Dummy variables 𝑥 𝑦 are mutually distinct and distinct from all other variables.

Step	Hyp	Ref	Expression
1		fveq2 6756	. . . . . . 7 ⊢ (𝑥 = ∅ → (𝑅1‘𝑥) = (𝑅1‘∅))
2	1	eleq1d 2823	. . . . . 6 ⊢ (𝑥 = ∅ → ((𝑅1‘𝑥) ∈ 𝑇 ↔ (𝑅1‘∅) ∈ 𝑇))
3		fveq2 6756	. . . . . . 7 ⊢ (𝑥 = 𝑦 → (𝑅1‘𝑥) = (𝑅1‘𝑦))
4	3	eleq1d 2823	. . . . . 6 ⊢ (𝑥 = 𝑦 → ((𝑅1‘𝑥) ∈ 𝑇 ↔ (𝑅1‘𝑦) ∈ 𝑇))
5		fveq2 6756	. . . . . . 7 ⊢ (𝑥 = suc 𝑦 → (𝑅1‘𝑥) = (𝑅1‘suc 𝑦))
6	5	eleq1d 2823	. . . . . 6 ⊢ (𝑥 = suc 𝑦 → ((𝑅1‘𝑥) ∈ 𝑇 ↔ (𝑅1‘suc 𝑦) ∈ 𝑇))

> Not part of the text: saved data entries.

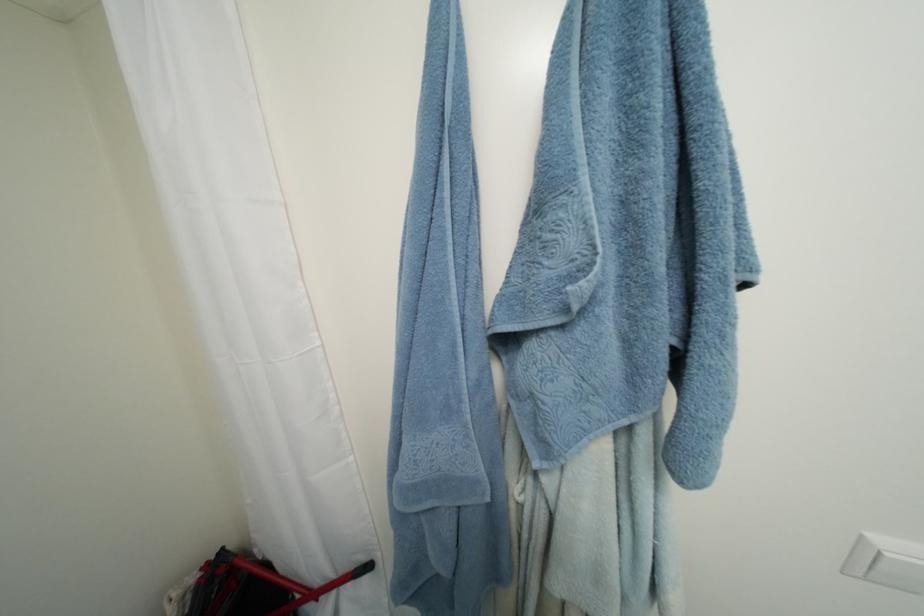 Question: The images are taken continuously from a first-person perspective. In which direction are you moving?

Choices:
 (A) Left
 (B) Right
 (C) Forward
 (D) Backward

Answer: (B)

7		r10 9457	. . . . . . 7 ⊢ (𝑅1‘∅) = ∅
8		tsk0 10450	. . . . . . 7 ⊢ ((𝑇 ∈ Tarski ∧ 𝑇 ≠ ∅) → ∅ ∈ 𝑇)
9	7, 8	eqeltrid 2843	. . . . . 6 ⊢ ((𝑇 ∈ Tarski ∧ 𝑇 ≠ ∅) → (𝑅1‘∅) ∈ 𝑇)
10		tskpw 10440	. . . . . . . . 9 ⊢ ((𝑇 ∈ Tarski ∧ (𝑅1‘𝑦) ∈ 𝑇) → 𝒫 (𝑅1‘𝑦) ∈ 𝑇)
11		nnon 7693	. . . . . . . . . . 11 ⊢ (𝑦 ∈ ω → 𝑦 ∈ On)
12		r1suc 9459	. . . . . . . . . . 11 ⊢ (𝑦 ∈ On → (𝑅1‘suc 𝑦) = 𝒫 (𝑅1‘𝑦))
13	11, 12	syl 17	. . . . . . . . . 10 ⊢ (𝑦 ∈ ω → (𝑅1‘suc 𝑦) = 𝒫 (𝑅1‘𝑦))
14	13	eleq1d 2823	. . . . . . . . 9 ⊢ (𝑦 ∈ ω → ((𝑅1‘suc 𝑦) ∈ 𝑇 ↔ 𝒫 (𝑅1‘𝑦) ∈ 𝑇))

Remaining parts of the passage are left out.